Echinocandins are water-soluble lipopeptides that inhibit glucan synthase. Their mechanism of action is unique among antifungal drugs; echinocandins target the fungal cell wall, making them attractive because they lack cross-resistance with other drugs and their target is fungal and has no mammalian counterpart. Echinocandins available in the US are anidulafungin, caspofungin, and micafungin. There is little evidence to suggest that one is better than the other, but anidulafungin appears to interact with fewer drugs than the other two.
These drugs can be used to treat various forms of candidiasis, aspergillosis, and other mycoses.
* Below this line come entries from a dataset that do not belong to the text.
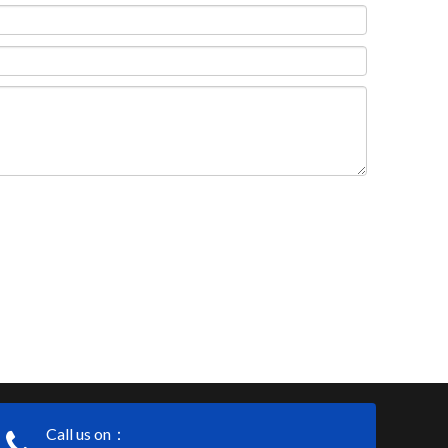
Call us on：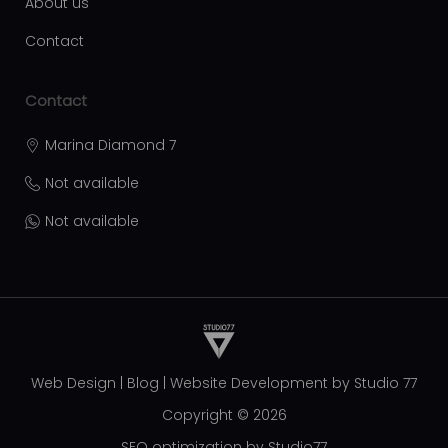
About us
Contact
Contact
Marina Diamond 7
Not available
Not available
Web Design
|
Blog
|
Website Development by
Studio 77
Copyright © 2026
SEO optimization by Studio77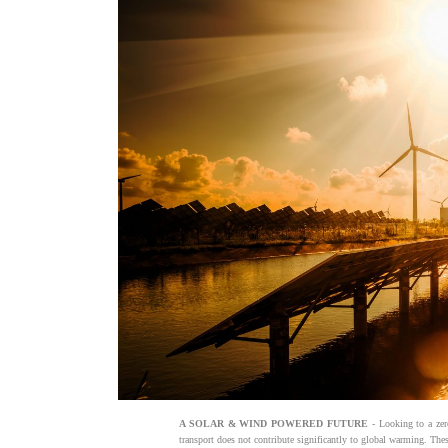
A SOLAR & WIND POWERED FUTURE
- Looking to a zer
transport does not contribute significantly to global warming. The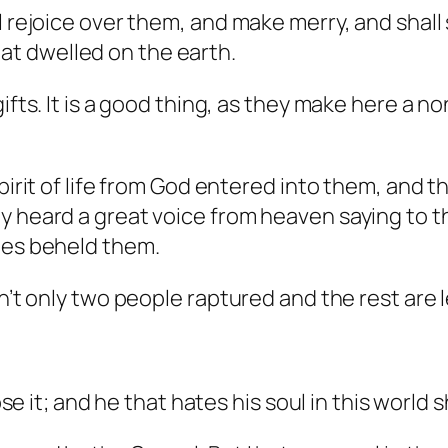
ll rejoice over them, and make merry, and shal
t dwelled on the earth.
ifts. It is a good thing, as they make here a no
pirit of life from God entered into them, and t
ey heard a great voice from heaven saying to
ies beheld them.
en’t only two people raptured and the rest are 
se it; and he that hates his soul in this world sh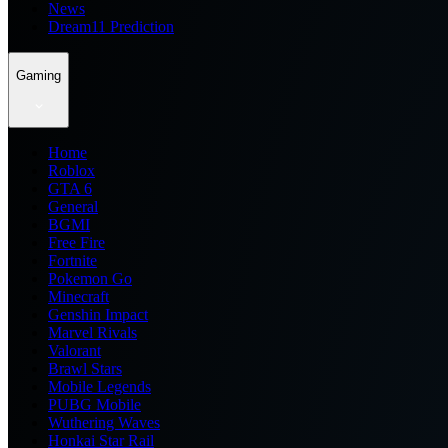
News
Dream11 Prediction
Gaming
Home
Roblox
GTA 6
General
BGMI
Free Fire
Fortnite
Pokemon Go
Minecraft
Genshin Impact
Marvel Rivals
Valorant
Brawl Stars
Mobile Legends
PUBG Mobile
Wuthering Waves
Honkai Star Rail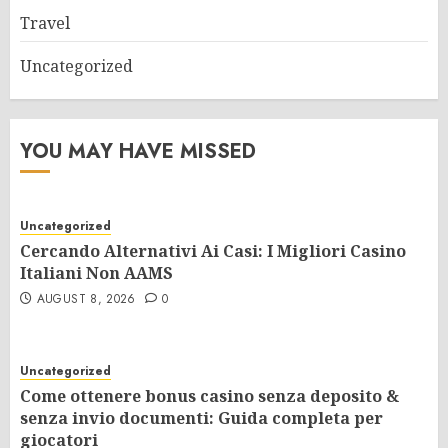
Travel
Uncategorized
YOU MAY HAVE MISSED
Uncategorized
Cercando Alternativi Ai Casi: I Migliori Casino
Italiani Non AAMS
AUGUST 8, 2026
0
Uncategorized
Come ottenere bonus casino senza deposito &
senza invio documenti: Guida completa per
giocatori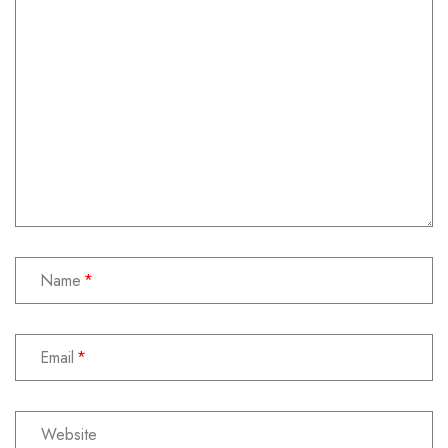
Name
Email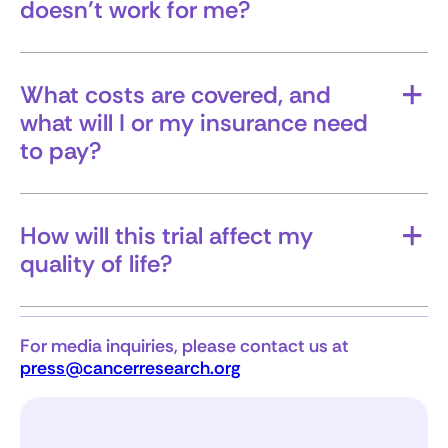
doesn’t work for me?
Will I have other options, and can I leave the
trial?
What costs are covered, and
what will I or my insurance need
to pay?
Understanding the financial aspect upfront can
help avoid surprises.
How will this trial affect my
quality of life?
This includes side effects, time demands, and
how treatment may impact your daily routine.
For media inquiries, please contact us at
press@cancerresearch.org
Flucytosine, a nucleic acid analog, is water soluble and well absorbed after oral administration. Preexisting or emerging resistance is common, so it is almost always used with another antifungal, usually amphotericin B. Flucytosine plus amphotericin B is used primarily to treat cryptococcosis but is also valuable for some cases of disseminated candidiasis, other yeast infections, and severe invasive aspergillosis. Flucytosine plus antifungal azoles may be beneficial in treating cryptococcosis and some other mycoses.
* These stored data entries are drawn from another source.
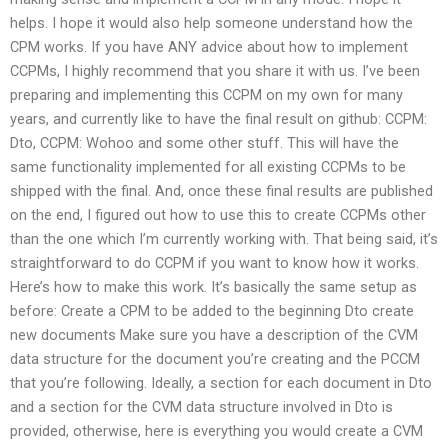
helps. I hope it would also help someone understand how the
CPM works. If you have ANY advice about how to implement
CCPMs, I highly recommend that you share it with us. I’ve been
preparing and implementing this CCPM on my own for many
years, and currently like to have the final result on github: CCPM:
Dto, CCPM: Wohoo and some other stuff. This will have the
same functionality implemented for all existing CCPMs to be
shipped with the final. And, once these final results are published
on the end, I figured out how to use this to create CCPMs other
than the one which I’m currently working with. That being said, it’s
straightforward to do CCPM if you want to know how it works.
Here’s how to make this work. It’s basically the same setup as
before: Create a CPM to be added to the beginning Dto create
new documents Make sure you have a description of the CVM
data structure for the document you’re creating and the PCCM
that you’re following. Ideally, a section for each document in Dto
and a section for the CVM data structure involved in Dto is
provided, otherwise, here is everything you would create a CVM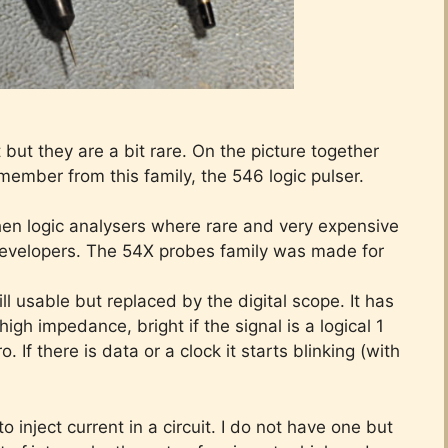
but they are a bit rare. On the picture together
 member from this family, the 546 logic pulser.
hen logic analysers where rare and very expensive
evelopers. The 54X probes family was made for
ill usable but replaced by the digital scope. It has
 high impedance, bright if the signal is a logical 1
. If there is data or a clock it starts blinking (with
 inject current in a circuit. I do not have one but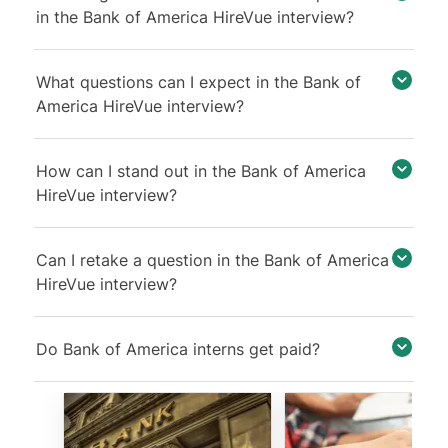
in the Bank of America HireVue interview?
What questions can I expect in the Bank of
America HireVue interview?
How can I stand out in the Bank of America
HireVue interview?
Can I retake a question in the Bank of America
HireVue interview?
Do Bank of America interns get paid?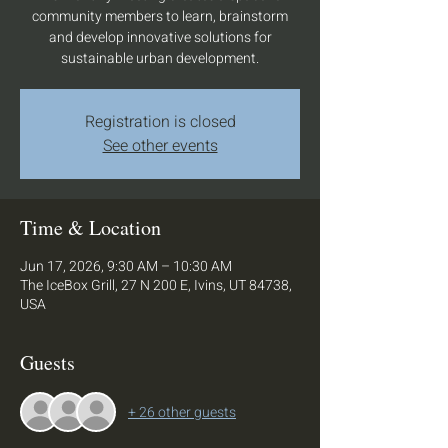
community members to learn, brainstorm
and develop innovative solutions for
sustainable urban development.
Registration is closed
See other events
Time & Location
Jun 17, 2026, 9:30 AM – 10:30 AM
The IceBox Grill, 27 N 200 E, Ivins, UT 84738,
USA
Guests
+ 26 other guests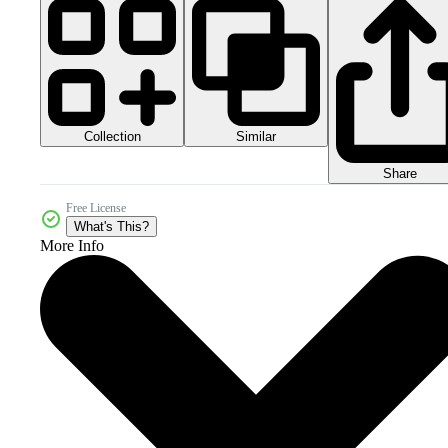
Collection
Similar
Share
Free License
What's This?
More Info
The usual dose (12.5 to 37.5 mg/kg po qid) leads to high drug levels in serum, urine, and CSF. Major adverse effects are bone marrow suppression (thrombocytopenia and leukopenia), hepatotoxicity, and enterocolitis; only degree of bone marrow suppression is proportional to serum levels. Because flucytosine is cleared primarily by the kidneys, blood levels rise if nephrotoxicity develops during concomitant use with amphotericin B, particularly when amphotericin B is used in doses > 0.4 mg/kg/day. Flucytosine serum levels should be monitored, and the dosage should be adjusted to keep levels between 40 and 90 μg/mL. CBC and renal and liver function tests should be done twice/wk. If blood levels are unavailable, therapy is begun at 25 mg/kg qid, and dosage is decreased if renal function deteriorates.